EXERCISE INSTRUCTIONS:
Your task is to transcribe all the entries exactly, excluding pictures.

--- THE INPUT Enclosed Below ---

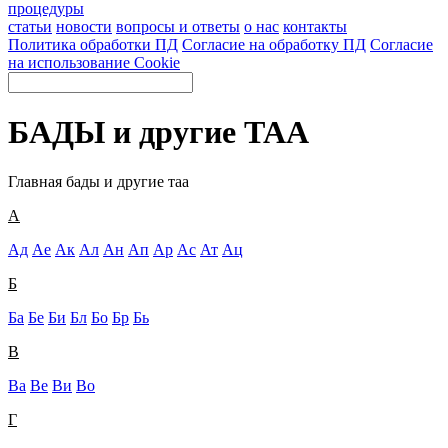
процедуры
статьи
новости
вопросы и ответы
о нас
контакты
Политика обработки ПД
Согласие на обработку ПД
Согласие
на использование Cookie
БАДЫ и другие ТАА
Главная
бады и другие таа
А
Ад
Ае
Ак
Ал
Ан
Ап
Ар
Ас
Ат
Ац
Б
Ба
Бе
Би
Бл
Бо
Бр
Бь
В
Ва
Ве
Ви
Во
Г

--- End of Enclosed THE INPUT ---

REPLY:
процедуры
статьи
новости
вопросы и ответы
о нас
контакты
Политика обработки ПД
Согласие на обработку ПД
Согласие
на использование Cookie
БАДЫ и другие ТАА
Главная
бады и другие таа
А
Ад
Ае
Ак
Ал
Ан
Ап
Ар
Ас
Ат
Ац
Б
Ба
Бе
Би
Бл
Бо
Бр
Бь
В
Ва
Ве
Ви
Во
Г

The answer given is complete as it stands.